TASK DETAILS >> Find where "Приглашаем будущих" appears in the records below, then return that line and every later line exactly, stopping only at the last line.
++++++
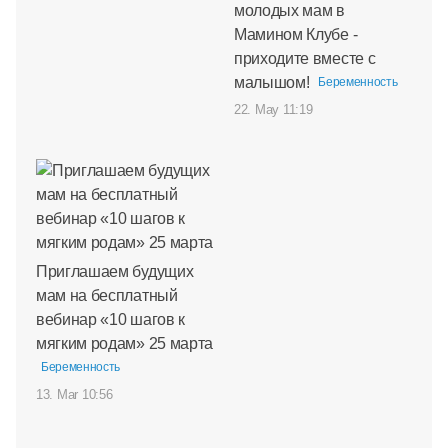
молодых мам в
Мамином Клубе -
приходите вместе с
малышом!
Беременность
22. May 11:19
Приглашаем будущих
мам на бесплатный
вебинар «10 шагов к
мягким родам» 25 марта
Беременность
13. Mar 10:56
++++++
FINISHED TASK >>
Приглашаем будущих
мам на бесплатный
вебинар «10 шагов к
мягким родам» 25 марта
Беременность
13. Mar 10:56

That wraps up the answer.